Today we stopped by the house of a friend of Khir's to see their new baby, and were invited to stay for lunch. They were a very nice family, and fed us a delicious lunch of dry mee siam (rice noodles cooked with Malay spices and shrimp), a kind-of pudding made from mung bean and durian, and a delicious bread pudding for dessert, as well as a very fragrant sweat tea infused with pandan leaf. Another linguistic note: mee is the Chinese word for noodles, and Siam is, of course, the old name for Thailand.

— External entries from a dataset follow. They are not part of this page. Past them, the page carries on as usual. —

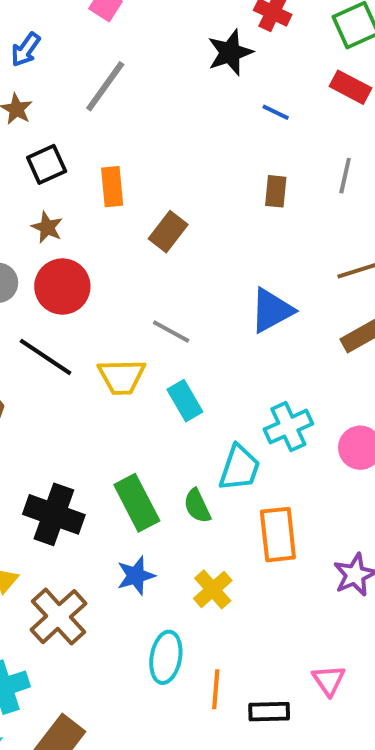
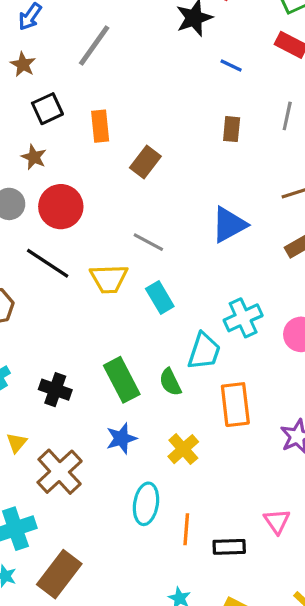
brown star: (47, 227) -> (34, 157), moved
black cross: (54, 514) -> (55, 390), size x0.7

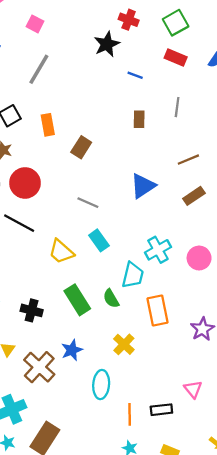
yellow trapezoid: (109, 279) -> (61, 252), moved, turned 48
blue star: (121, 438) -> (72, 350), moved
orange line: (186, 529) -> (130, 414), moved

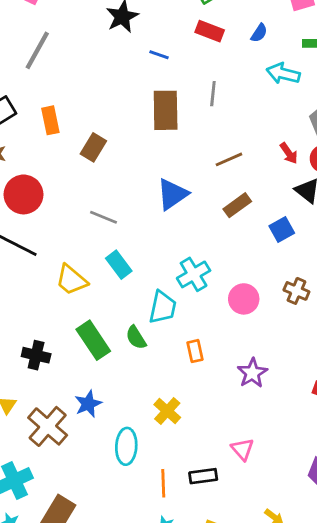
brown rectangle: (139, 119) -> (166, 110), size x1.8
pink circle: (199, 258) -> (244, 299), moved
orange rectangle: (158, 310) -> (195, 351), size x0.6
yellow cross: (124, 344) -> (167, 411), moved

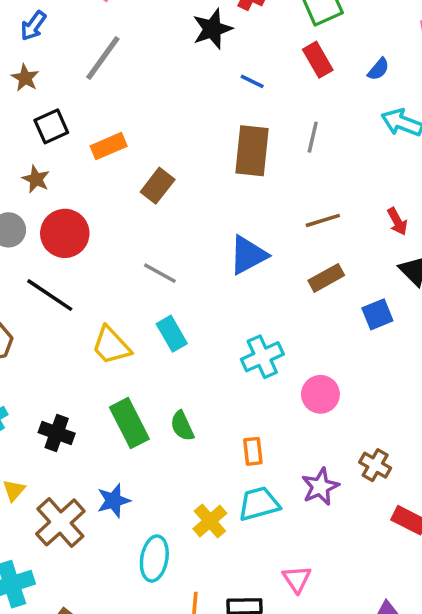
red rectangle: (210, 31) -> (318, 60), turned 32
orange rectangle: (50, 120) -> (109, 146), turned 72
brown cross: (296, 291) -> (375, 465), moved
cyan trapezoid: (163, 307) -> (259, 504), moved, turned -124

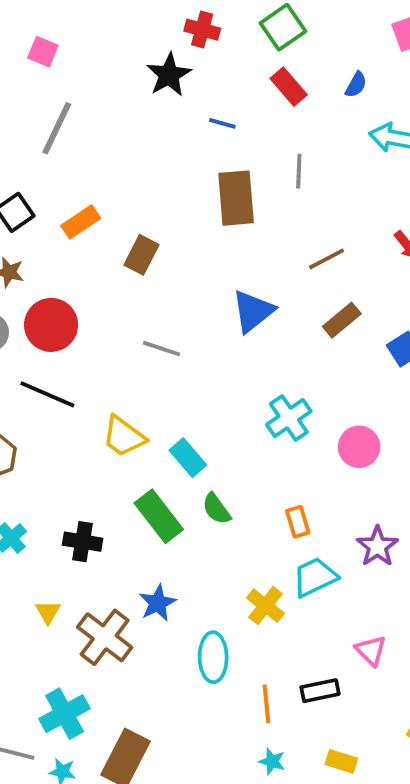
cyan rectangle: (172, 334) -> (188, 458), moved

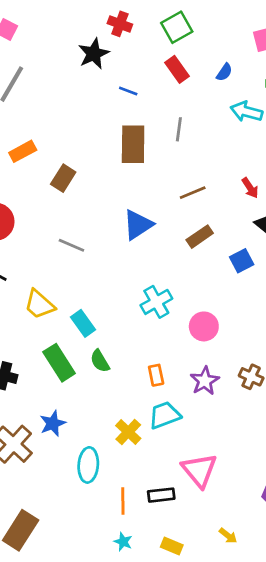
purple star: (377, 546) -> (205, 381), moved
pink triangle: (371, 651) -> (199, 470), size x1.6

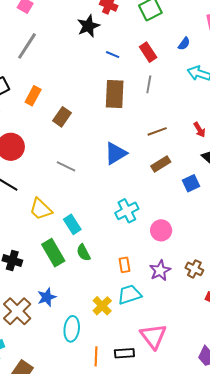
red rectangle: (177, 69) -> (148, 52), moved
orange rectangle: (23, 151) -> (33, 96), turned -36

Also, one of the sons in the family is a chef at a very high-end restaurant in Singapore (also recently featured in a food magazine alongside one of Gordon Ramsey's restaurants in London), which we have reservations for on Thursday, so that will be very exciting as well.

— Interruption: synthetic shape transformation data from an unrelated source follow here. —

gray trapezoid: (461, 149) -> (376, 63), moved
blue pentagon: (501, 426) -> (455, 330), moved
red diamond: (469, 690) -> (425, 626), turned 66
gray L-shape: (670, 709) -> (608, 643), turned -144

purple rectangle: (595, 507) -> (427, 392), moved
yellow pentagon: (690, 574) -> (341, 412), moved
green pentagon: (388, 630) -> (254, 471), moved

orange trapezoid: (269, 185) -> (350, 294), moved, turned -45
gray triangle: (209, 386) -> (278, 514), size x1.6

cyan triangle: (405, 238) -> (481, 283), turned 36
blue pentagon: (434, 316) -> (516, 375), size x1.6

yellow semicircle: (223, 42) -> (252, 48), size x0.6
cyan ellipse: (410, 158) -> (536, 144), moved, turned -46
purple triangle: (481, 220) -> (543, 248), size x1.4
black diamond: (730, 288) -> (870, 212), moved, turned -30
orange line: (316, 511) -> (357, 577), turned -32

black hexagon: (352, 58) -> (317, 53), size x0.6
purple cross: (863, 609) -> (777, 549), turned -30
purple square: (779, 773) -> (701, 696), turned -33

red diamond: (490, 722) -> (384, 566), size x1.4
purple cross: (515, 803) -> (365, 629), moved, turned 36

For dinner we went to Sammy's Fish Head Curry, whose specialty is, you guessed it: fish head curry. We were each given a large banana leaf as a plate onto which several waiters immediately deposited white rice, curry sauce, sliced cucumber, and so on.
The fish head curry came in a large clay-pot style bowl.
Even though it looked a little scary, it was definitely one of the best curries I'd ever had. Khir explained that the cheek flesh of the fish is the tenderest part of the animal, and he was absolutely right.
We also had two of the largest shrimp I've ever seen. Each one was approximately the length of my hand (fingers extended), but I'd accidentally already eaten mine by the time I remembered i wanted to take a photo of it. Oops!
During the day we were on a walk to see Singapore's merlion (about which more later) and we stopped at a stand to buy some sweat corn ice cream. The vendor took out a big square block of the ice cream and cut off a large section of it to serve between two thin wafers. It tasted like delicious sweet corn. We loved it!